L’affaire libyenne est probablement le défi majeur auquel devra répondre le régime algérien. Et même l’Algérie. Se croyant épargné par la vague des bouleversements en cours, le régime fait le dos rond devant la tempête internationale à laquelle l’aventure militaire occidentale vient d’ouvrir la porte à nos frontières.
Parmi ceux qui se sont ouvertement exprimés contre l’escalade militaire dans la région le premier ministre turc Recep Tayyip Erdogan a appelé, hier mardi, Kadhafi à quitter « immédiatement » le pouvoir.
Mouamar Kadhafi doit quitter le pouvoir pour l’avenir, la paix et la prospérité de la Libye a déclaré Erdogan.
Ankara qui avait instauré des relations cordiales avec le régime de Kadhafi ne s’est nullement laissé déstabiliser par les attaques des membres du CNT et a proposé dés le début de la crise une feuille de route pour la paix en appelant les forces pro-Kafhafi à se retirer des villes assiégées, à la création de couloirs humanitaires et à une démocratisation du régime. Alors même que la Turquie, membre de l’Otan, participe au volet « humanitaire» de la bataille de Libye.
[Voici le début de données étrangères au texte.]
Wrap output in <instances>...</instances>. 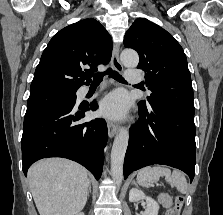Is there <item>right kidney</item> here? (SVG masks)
Returning a JSON list of instances; mask_svg holds the SVG:
<instances>
[{
    "label": "right kidney",
    "instance_id": "ca27d5eb",
    "mask_svg": "<svg viewBox=\"0 0 223 215\" xmlns=\"http://www.w3.org/2000/svg\"><path fill=\"white\" fill-rule=\"evenodd\" d=\"M76 215H84V213L81 211V213H76Z\"/></svg>",
    "mask_w": 223,
    "mask_h": 215
}]
</instances>
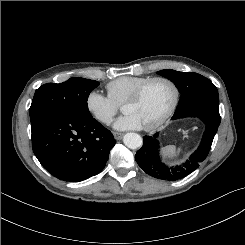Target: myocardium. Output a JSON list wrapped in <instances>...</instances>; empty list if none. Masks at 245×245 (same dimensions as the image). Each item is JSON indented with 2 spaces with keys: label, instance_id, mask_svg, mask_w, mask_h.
<instances>
[{
  "label": "myocardium",
  "instance_id": "1",
  "mask_svg": "<svg viewBox=\"0 0 245 245\" xmlns=\"http://www.w3.org/2000/svg\"><path fill=\"white\" fill-rule=\"evenodd\" d=\"M154 82H164V83L168 84L173 90V100H172V103H171L168 111L158 121H156L150 125L144 126V130H146V131H152V130H155V129L161 127L162 125H164L171 118V116L174 114V112L178 106L179 100H180V90H179V87L176 84V82H174L172 79L167 78V77H152V78L147 79L143 83H141L128 96V98L124 102V105L138 101L141 98L146 87L148 85H150L151 83H154Z\"/></svg>",
  "mask_w": 245,
  "mask_h": 245
}]
</instances>
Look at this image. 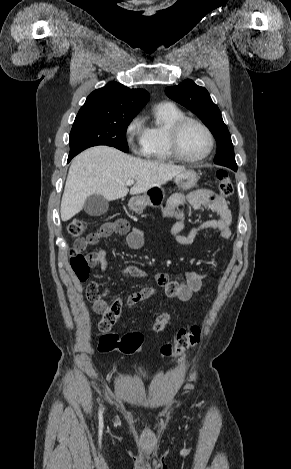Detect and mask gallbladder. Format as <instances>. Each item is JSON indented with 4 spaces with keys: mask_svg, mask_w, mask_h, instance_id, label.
Segmentation results:
<instances>
[{
    "mask_svg": "<svg viewBox=\"0 0 291 469\" xmlns=\"http://www.w3.org/2000/svg\"><path fill=\"white\" fill-rule=\"evenodd\" d=\"M109 201L102 195L92 194L85 200L83 209L90 216H102L108 211Z\"/></svg>",
    "mask_w": 291,
    "mask_h": 469,
    "instance_id": "bac80fb5",
    "label": "gallbladder"
}]
</instances>
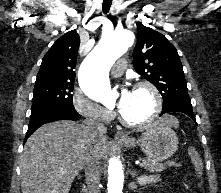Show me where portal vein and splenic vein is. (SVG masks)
Masks as SVG:
<instances>
[{"label":"portal vein and splenic vein","instance_id":"1","mask_svg":"<svg viewBox=\"0 0 221 193\" xmlns=\"http://www.w3.org/2000/svg\"><path fill=\"white\" fill-rule=\"evenodd\" d=\"M145 164L144 163H139V167H144Z\"/></svg>","mask_w":221,"mask_h":193}]
</instances>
Pour autant, les officiels turcs multiplient les déclarations laissant clairement entendre qu’ils ont des intérêts à défendre et une place à tenir dans la reconfiguration mondiale en cours.
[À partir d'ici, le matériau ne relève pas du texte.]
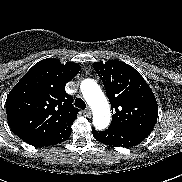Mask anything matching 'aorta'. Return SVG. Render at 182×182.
<instances>
[{"mask_svg": "<svg viewBox=\"0 0 182 182\" xmlns=\"http://www.w3.org/2000/svg\"><path fill=\"white\" fill-rule=\"evenodd\" d=\"M81 92L84 99L93 111V125L103 130L110 123V107L100 86L92 79H85L81 83Z\"/></svg>", "mask_w": 182, "mask_h": 182, "instance_id": "762f6f07", "label": "aorta"}]
</instances>
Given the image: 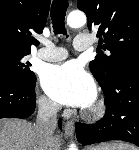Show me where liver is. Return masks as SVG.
Segmentation results:
<instances>
[{
	"label": "liver",
	"instance_id": "6515ba94",
	"mask_svg": "<svg viewBox=\"0 0 139 150\" xmlns=\"http://www.w3.org/2000/svg\"><path fill=\"white\" fill-rule=\"evenodd\" d=\"M54 150H59L61 140L55 137ZM0 150H39L34 127L21 119L0 120Z\"/></svg>",
	"mask_w": 139,
	"mask_h": 150
}]
</instances>
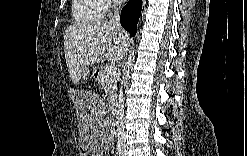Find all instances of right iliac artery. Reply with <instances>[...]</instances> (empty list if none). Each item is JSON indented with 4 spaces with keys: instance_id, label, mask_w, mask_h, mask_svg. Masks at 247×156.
Segmentation results:
<instances>
[{
    "instance_id": "obj_1",
    "label": "right iliac artery",
    "mask_w": 247,
    "mask_h": 156,
    "mask_svg": "<svg viewBox=\"0 0 247 156\" xmlns=\"http://www.w3.org/2000/svg\"><path fill=\"white\" fill-rule=\"evenodd\" d=\"M116 149H117V154L121 155V146H120V144H117Z\"/></svg>"
}]
</instances>
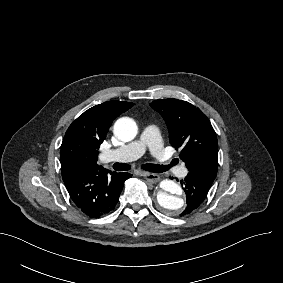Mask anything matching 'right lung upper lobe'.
Instances as JSON below:
<instances>
[{
  "label": "right lung upper lobe",
  "mask_w": 283,
  "mask_h": 283,
  "mask_svg": "<svg viewBox=\"0 0 283 283\" xmlns=\"http://www.w3.org/2000/svg\"><path fill=\"white\" fill-rule=\"evenodd\" d=\"M133 105L125 101H107L85 111L66 131L61 158L78 155L81 159L78 171L102 169L96 163L100 144L106 138L113 120Z\"/></svg>",
  "instance_id": "1"
}]
</instances>
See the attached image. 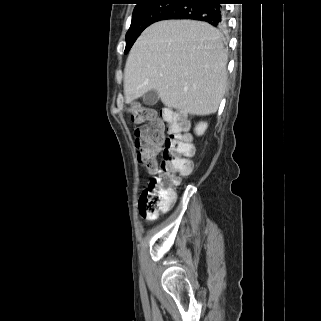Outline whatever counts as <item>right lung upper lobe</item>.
<instances>
[{
	"label": "right lung upper lobe",
	"instance_id": "1",
	"mask_svg": "<svg viewBox=\"0 0 321 321\" xmlns=\"http://www.w3.org/2000/svg\"><path fill=\"white\" fill-rule=\"evenodd\" d=\"M148 1H152V0H137L138 3L136 6L141 5V4L148 2ZM177 1H181V0H177Z\"/></svg>",
	"mask_w": 321,
	"mask_h": 321
}]
</instances>
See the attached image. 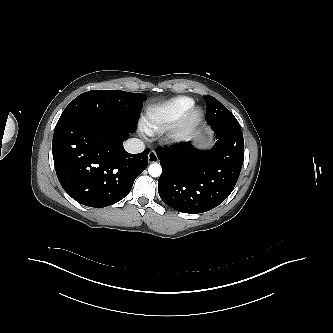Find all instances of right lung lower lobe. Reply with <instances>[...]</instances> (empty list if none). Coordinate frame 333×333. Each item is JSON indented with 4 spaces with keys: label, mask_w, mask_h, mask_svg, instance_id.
<instances>
[{
    "label": "right lung lower lobe",
    "mask_w": 333,
    "mask_h": 333,
    "mask_svg": "<svg viewBox=\"0 0 333 333\" xmlns=\"http://www.w3.org/2000/svg\"><path fill=\"white\" fill-rule=\"evenodd\" d=\"M134 131L109 124L57 123L52 153L63 189L89 207H106L126 197L148 165V149L130 154L123 148Z\"/></svg>",
    "instance_id": "obj_1"
}]
</instances>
On devine bien que l’intervention militaire en Libye n’est pas exactement une opération à caractère humanitaire. Même si le dispositif médiatique mis en place et les discours de Kadhafi retransmis à la planète entière nous ont donné envie de voir tomber ce régime insoutenable.
Les émotions populaires sont un enjeu essentiel dans tout dispositif impliquant une guerre dans les affaires internationales. Quand on a commencé à pleurer dans les chaumières, Kadhafi avait déjà perdu l’essentiel de la partie. Les turcs l’ont compris et pas les algériens. Question de sensibilité au poids de l’opinion.
Le reste, les officiels algériens le savent probablement, mais à quoi cela peut-il leur servir désormais?
Le reste, c’est le volet stratégique de la guerre dans un monde façonné par les intérêts depuis les premières tribus de chasseurs de la préhistoire.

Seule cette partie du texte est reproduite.